Configuration files are hard



  • Our group's most senior engineer is the smartest guy in the company. Unfortunately, that doesn't mean he can write good code. This is how his application reads its configuration file:

    /* Must re-load config since setup could have changed */
    config = fopen (filename, "r");     /* Check for config file */
    if (config == NULL)
    {
        printf ("\nConfiguration file not found, exiting...\n");
        getchar();
        exit (0);
    }
    fscanf (config, "%s %d %d %d %d %x %x %d %d %d %d %d %s %d %d %d %d %d %d %d %d %x %d %x %x %x %d %d %d",port,&baud,&footype,&ftype,&retrycount,&mask,&rfl,&xyzsize,xyztype,&passcount,&verbo,&portnum,station,&keyenab,&abc_delay,&footype2,&ftype2,&prdydelay,&ppagedelay,&rst_tim,&spdabc,&(unsigned short) lptport,&silence, &abc_read, &resetable, &customid, &obit, &disptype, &hardtype);
    port[5] = '\0';
    fclose (config);
    

    First, I'd like to point out the variables footype and ftype. The 'f' in ftype stands for 'foo'. No one who has ever dealt with this code knows the difference between footype and ftype. Same goes for footype2 and ftype2.

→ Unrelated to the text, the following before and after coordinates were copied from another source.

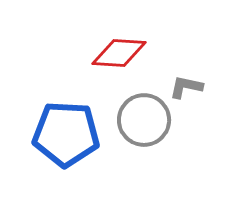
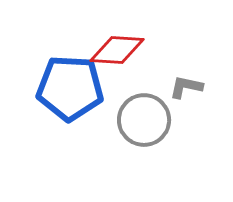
red diamond: moved 2 px left, 3 px up
blue pentagon: moved 4 px right, 46 px up
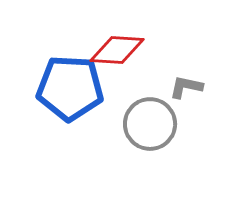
gray circle: moved 6 px right, 4 px down
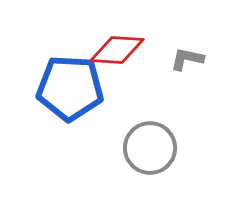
gray L-shape: moved 1 px right, 28 px up
gray circle: moved 24 px down
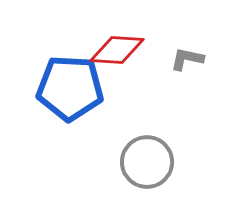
gray circle: moved 3 px left, 14 px down
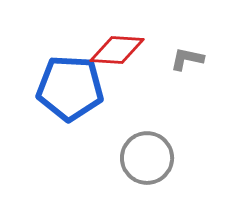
gray circle: moved 4 px up
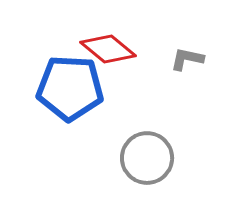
red diamond: moved 9 px left, 1 px up; rotated 36 degrees clockwise
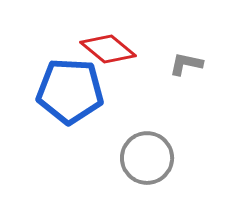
gray L-shape: moved 1 px left, 5 px down
blue pentagon: moved 3 px down
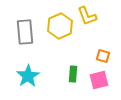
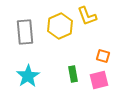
green rectangle: rotated 14 degrees counterclockwise
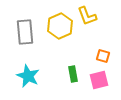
cyan star: rotated 15 degrees counterclockwise
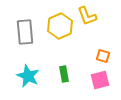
green rectangle: moved 9 px left
pink square: moved 1 px right
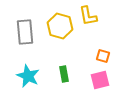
yellow L-shape: moved 1 px right; rotated 10 degrees clockwise
yellow hexagon: rotated 20 degrees counterclockwise
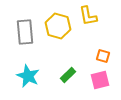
yellow hexagon: moved 2 px left
green rectangle: moved 4 px right, 1 px down; rotated 56 degrees clockwise
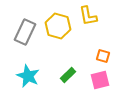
gray rectangle: rotated 30 degrees clockwise
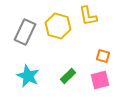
green rectangle: moved 1 px down
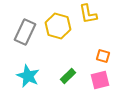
yellow L-shape: moved 2 px up
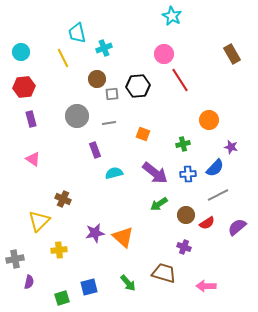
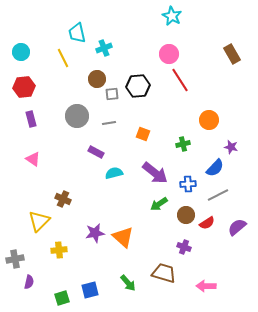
pink circle at (164, 54): moved 5 px right
purple rectangle at (95, 150): moved 1 px right, 2 px down; rotated 42 degrees counterclockwise
blue cross at (188, 174): moved 10 px down
blue square at (89, 287): moved 1 px right, 3 px down
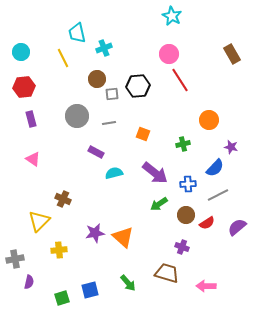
purple cross at (184, 247): moved 2 px left
brown trapezoid at (164, 273): moved 3 px right
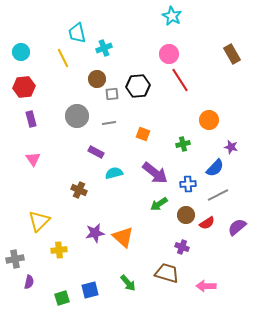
pink triangle at (33, 159): rotated 21 degrees clockwise
brown cross at (63, 199): moved 16 px right, 9 px up
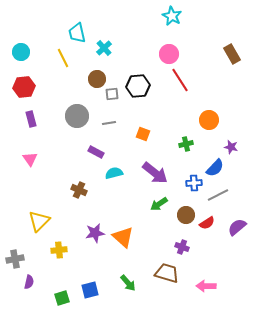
cyan cross at (104, 48): rotated 21 degrees counterclockwise
green cross at (183, 144): moved 3 px right
pink triangle at (33, 159): moved 3 px left
blue cross at (188, 184): moved 6 px right, 1 px up
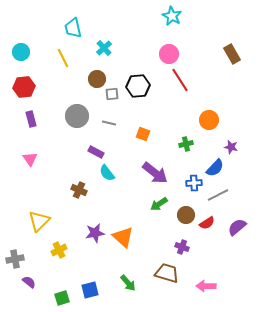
cyan trapezoid at (77, 33): moved 4 px left, 5 px up
gray line at (109, 123): rotated 24 degrees clockwise
cyan semicircle at (114, 173): moved 7 px left; rotated 114 degrees counterclockwise
yellow cross at (59, 250): rotated 21 degrees counterclockwise
purple semicircle at (29, 282): rotated 64 degrees counterclockwise
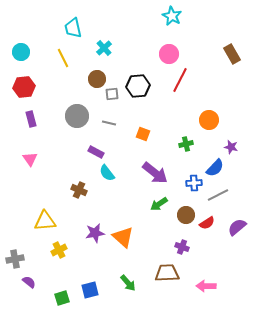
red line at (180, 80): rotated 60 degrees clockwise
yellow triangle at (39, 221): moved 6 px right; rotated 40 degrees clockwise
brown trapezoid at (167, 273): rotated 20 degrees counterclockwise
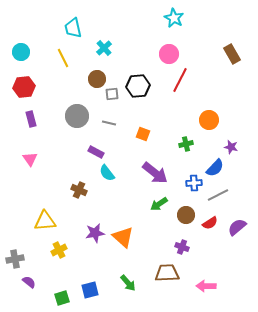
cyan star at (172, 16): moved 2 px right, 2 px down
red semicircle at (207, 223): moved 3 px right
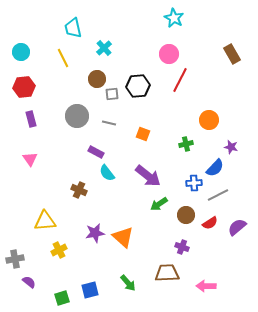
purple arrow at (155, 173): moved 7 px left, 3 px down
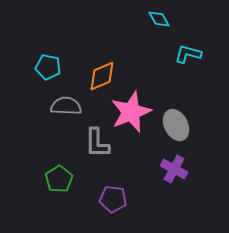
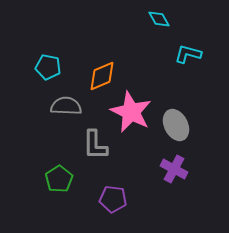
pink star: rotated 24 degrees counterclockwise
gray L-shape: moved 2 px left, 2 px down
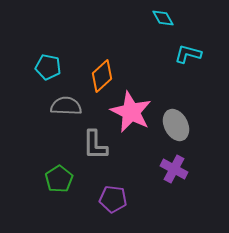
cyan diamond: moved 4 px right, 1 px up
orange diamond: rotated 20 degrees counterclockwise
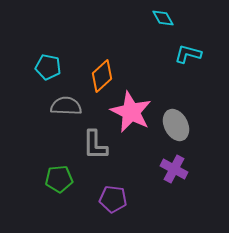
green pentagon: rotated 28 degrees clockwise
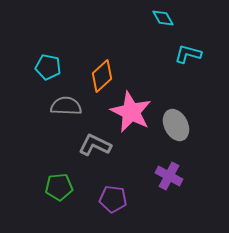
gray L-shape: rotated 116 degrees clockwise
purple cross: moved 5 px left, 7 px down
green pentagon: moved 8 px down
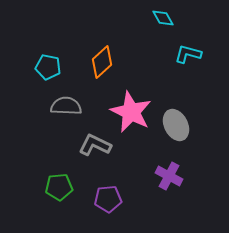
orange diamond: moved 14 px up
purple pentagon: moved 5 px left; rotated 12 degrees counterclockwise
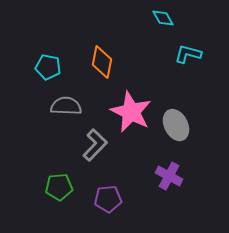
orange diamond: rotated 36 degrees counterclockwise
gray L-shape: rotated 108 degrees clockwise
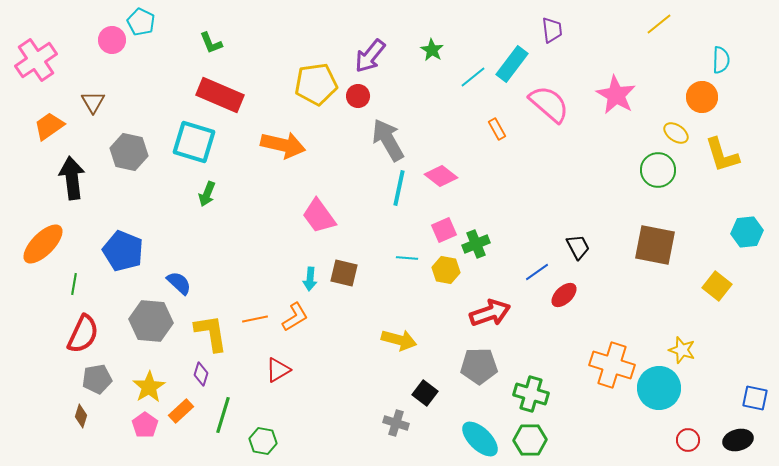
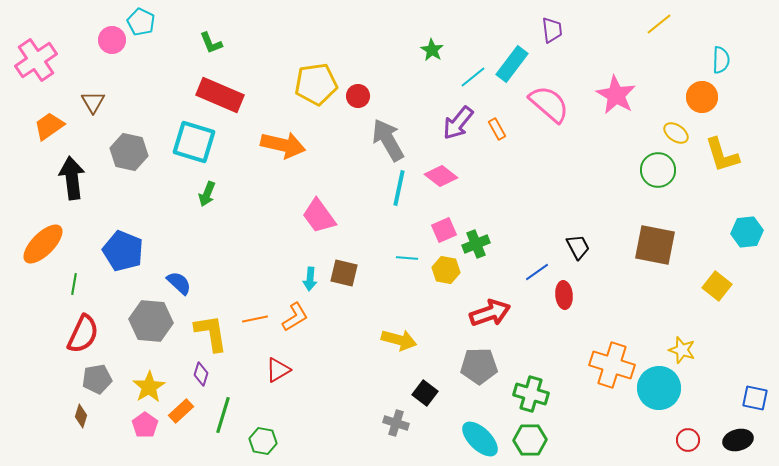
purple arrow at (370, 56): moved 88 px right, 67 px down
red ellipse at (564, 295): rotated 52 degrees counterclockwise
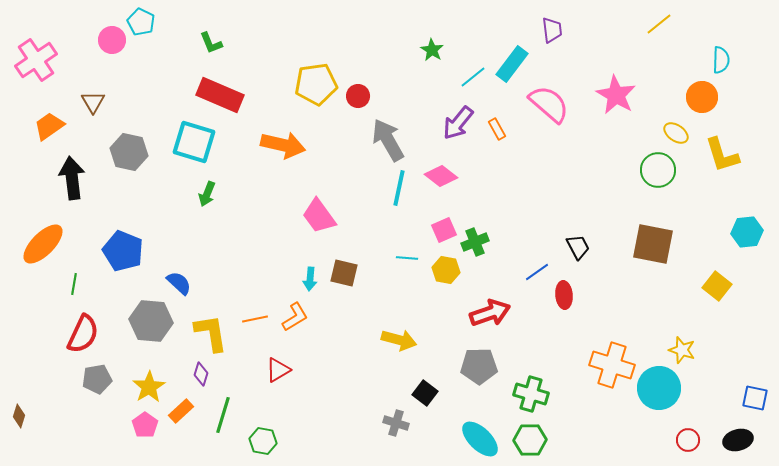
green cross at (476, 244): moved 1 px left, 2 px up
brown square at (655, 245): moved 2 px left, 1 px up
brown diamond at (81, 416): moved 62 px left
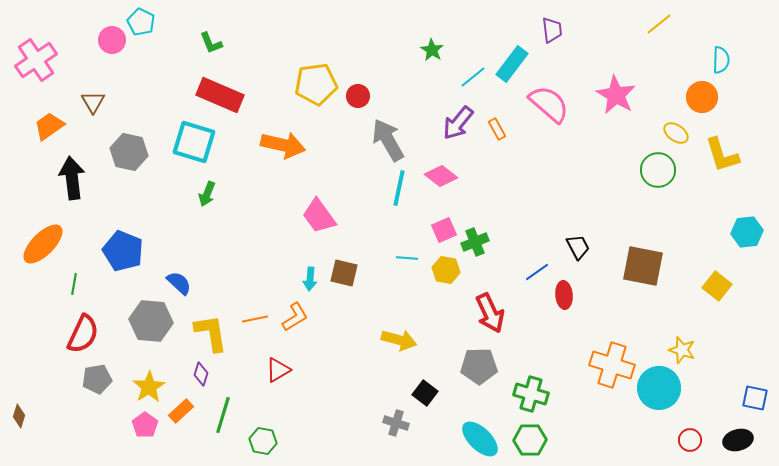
brown square at (653, 244): moved 10 px left, 22 px down
red arrow at (490, 313): rotated 84 degrees clockwise
red circle at (688, 440): moved 2 px right
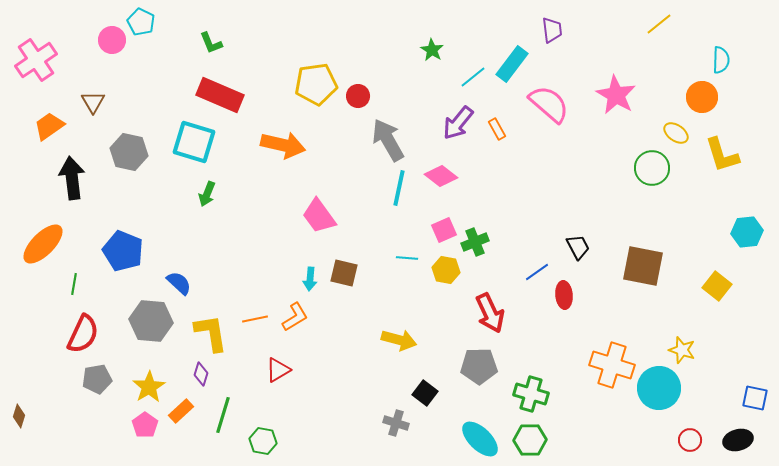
green circle at (658, 170): moved 6 px left, 2 px up
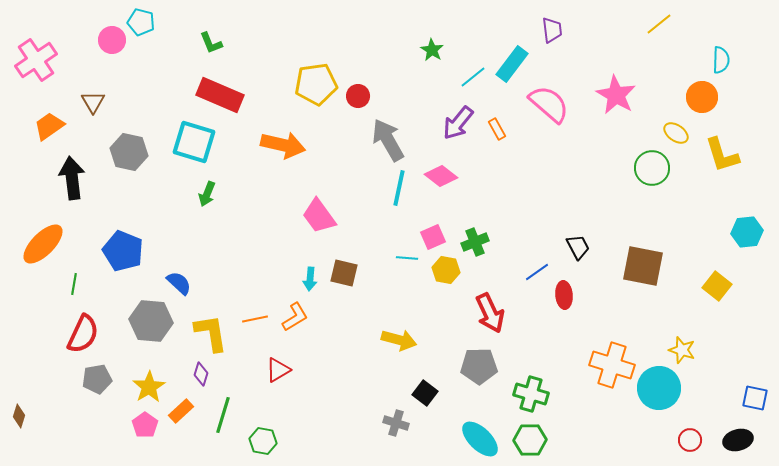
cyan pentagon at (141, 22): rotated 12 degrees counterclockwise
pink square at (444, 230): moved 11 px left, 7 px down
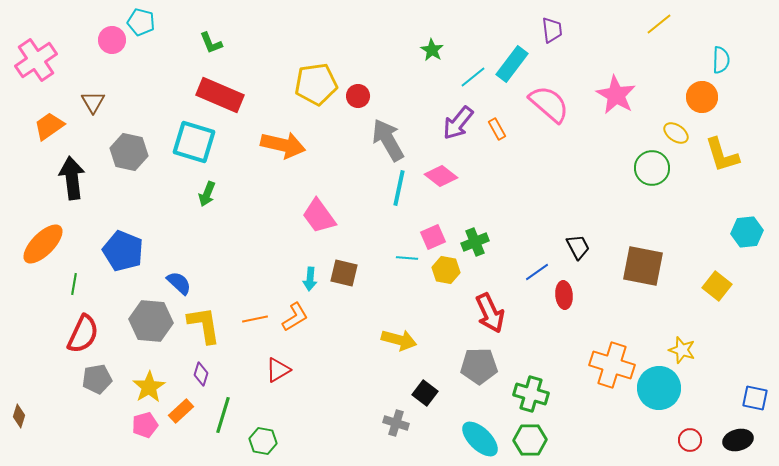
yellow L-shape at (211, 333): moved 7 px left, 8 px up
pink pentagon at (145, 425): rotated 20 degrees clockwise
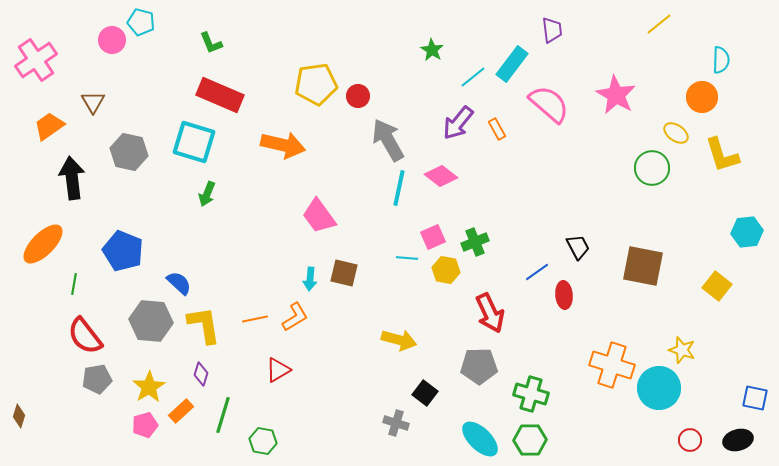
red semicircle at (83, 334): moved 2 px right, 2 px down; rotated 117 degrees clockwise
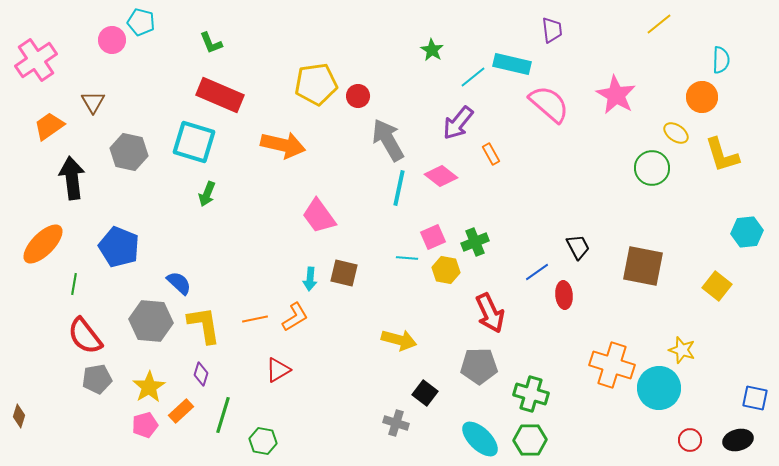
cyan rectangle at (512, 64): rotated 66 degrees clockwise
orange rectangle at (497, 129): moved 6 px left, 25 px down
blue pentagon at (123, 251): moved 4 px left, 4 px up
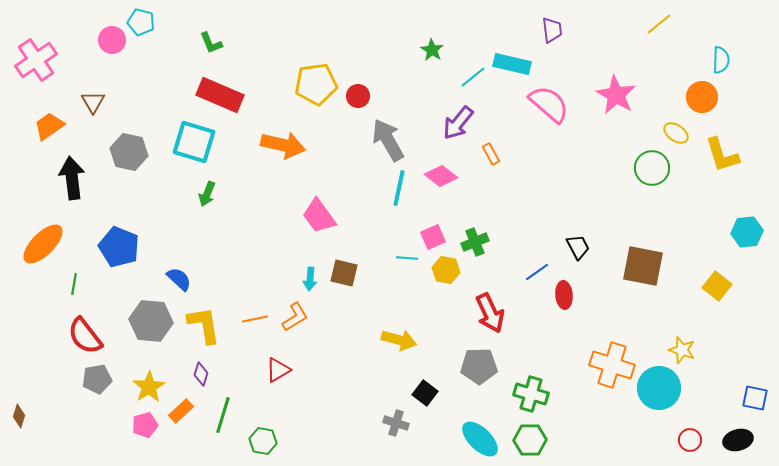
blue semicircle at (179, 283): moved 4 px up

    Since the config file is one long text string of unnamed values, it is too easy to screw up if you try to edit it by hand. So the engineer wrote another program to make it easier to change the values. You can probably guess that there's a massive corresponding fprintf in there.

    His main application actually runs in multiple processes simultaneously (basically he launches his exe multiple times). So you have multiple processes that need this configuration, and a separate process that writes the configuration while the other processes are still running. This has never worked very well: processes running with different configurations, inconsistent configurations, race conditions, etc.

    The engineer's "solution" to this problem was to re-read the configuration file every time he needs any value from the file, hence the comment "Must re-load config since setup could have changed". This block of code was copy-pasted almost two dozen times throughout his code. Need to add a new setting to the configuration file? Search-and-replace every instance of the massive fscanf and hope you don't miss one. At least all of his code is in one file (several thousand lines long).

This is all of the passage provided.